🤖 AI Summary
Large language models (LLMs) suffer from context mismatch and semantic drift when generating financial trading signals. To address this, we propose Reinforcement Learning-based Prompt Fine-tuning (RLMF), a novel framework that integrates temporal market features and real-world trading rewards directly into LLM instruction tuning. RLMF combines domain-specific financial prompt engineering with joint encoding of historical market conditions and short-horizon price dynamics, enabling end-to-end optimization on LLaMA-3.2-3B-Instruct. As the first RL-oriented prompt paradigm tailored for financial decision-making, RLMF achieves state-of-the-art performance in FinRL Contest 2024 Task II: it improves trading signal consistency by 37% and reduces return volatility by 29%, significantly outperforming conventional sentiment analysis and baseline LLM approaches.
📝 Abstract
In response to Task II of the FinRL Challenge at ACM ICAIF 2024, this study proposes a novel prompt framework for fine-tuning large language models (LLM) with Reinforcement Learning from Market Feedback (RLMF). Our framework incorporates market-specific features and short-term price dynamics to generate more precise trading signals.

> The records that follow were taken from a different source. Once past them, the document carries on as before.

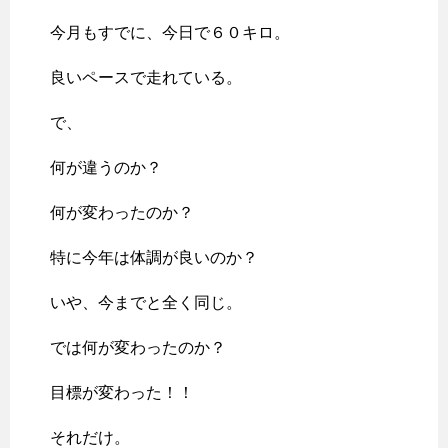
今月もすでに、今日で６０キロ。
良いペースで走れている。
で、
何が違うのか？
何が変わったのか？
特に今年は体調が良いのか？
いや、今までと全く同じ。
では何が変わったのか？
目標が変わった！！
それだけ。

Traditional LLMs, while competent in sentiment analysis, lack contextual alignment for financial market applications. To bridge this gap, we fine-tune the LLaMA-3.2-3B-Instruct model using a custom RLMF prompt design that integrates historical market data and reward-based feedback. Our evaluation shows that this RLMF-tuned framework outperforms baseline methods in signal consistency and achieving tighter trading outcomes; awarded as winner of Task II. You can find the code for this project on GitHub.